His videos show panthers during night and day conditions at places like Corkscrew Regional Ecosystem Watershed, or CREW, a massive preserve that stretches from the Immokalee area toward Estero and south to Collier County.
During the day, panthers can be seen roaming the preserve and marking their territory with scent glands. At night, their eyes glow in the reflection of the camera flash, appearing to be the size of tennis balls.
Habitat loss is a major threat to panthers
Some panther advocates say the big cat is at a crossroads now and that approved and proposed development in rural Lee and Collier will wipe away massive swaths of panther habitat.
Several towns are being planned for eastern Corkscrew Road and in the Immokalee area south to Intestate 75.

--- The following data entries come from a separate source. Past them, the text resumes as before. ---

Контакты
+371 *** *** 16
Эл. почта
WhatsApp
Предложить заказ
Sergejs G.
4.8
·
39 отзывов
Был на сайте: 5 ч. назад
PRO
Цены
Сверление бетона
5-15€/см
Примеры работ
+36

Some of Mortenson’s videos have captured panthers coming to and from those proposed developments, which means panthers are using the lands at least as a travel corridor.
The heart of the breeding population is in the Big Cypress National Preserve, a 730,000-acre National Parks Service preserve that takes up most of eastern Collier County.

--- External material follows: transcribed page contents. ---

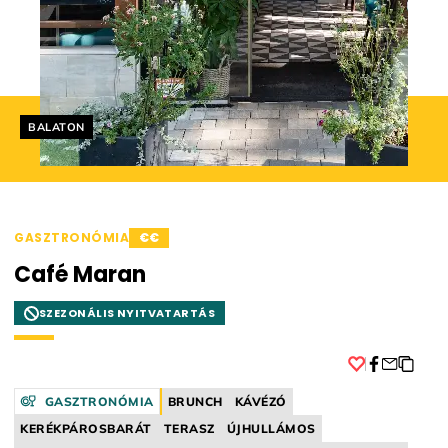
Helyszín címkék:
BALATON
GASZTRONÓMIA
€€
Café Maran
SZEZONÁLIS NYITVATARTÁS
Facebook
GASZTRONÓMIA
BRUNCH
KÁVÉZÓ
KERÉKPÁROSBARÁT
TERASZ
ÚJHULLÁMOS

These developments, critics say, will cut off crucial travel corridors and take away areas that range from prime wilderness to farm lands, which is where many panther sightings occur.
The long-term goal is to get panthers to move north to central Florida and establish a population there.
What is the panther’s current range?
The animal that has become the Florida panther once ranged from Texas to North Carolina, but the big cat was overhunted in most of its range by the mid-20th century.
The eastern cougar (Puma concolor couguar) was declared extinct by the U.S. Fish and Wildlife Service in 2011, so any big wildcat found east of the Mississippi is, by definition, a Florida panther.
It once roamed all of Florida, but habitat loss and overhunting forced the remaining cats into a challenging situation.
Males were born with reproductive issues, and there was a kink in some of their tails.
Only a couple of dozen panthers were left in Florida by the 1990s, when a group of eight female Texas cougars were released into the Big Cypress preserve to increase genetic diversity.
That genetic injection seems to have worked as the panther has rebounded some, and individuals are no longer showing signs of inbreeding.
Now confined to preserve lands and farms south of Lake Okeechobee, the population has grown back to an estimated 120 to 230 panthers, according to the Florida Fish and Wildlife Conservation Commission.
Questions linger about the future of the Florida panther
The panther recovery plan calls for three separate populations of 240 breeding adults, and only one of those populations would likely be in Florida.
The third location may need to be in another state even, perhaps Georgia, where a 144-pound male was shot by a deer hunter in 2008.
The U.S. Fish and Wildlife Service is also years behind on releasing an updated Florida status report, which should include the latest science, trends and habitat losses.
The biggest modern success story for the big cat is when a female panther crossed the Caloosahatchee River, made a den and had kittens.
A female with kittens is also reportedly living in Glades County along the Fisheating Creek Wildlife Management Area.
No plans to introduce panthers to central Florida or another state have been proposed by state or federal wildlife management agencies.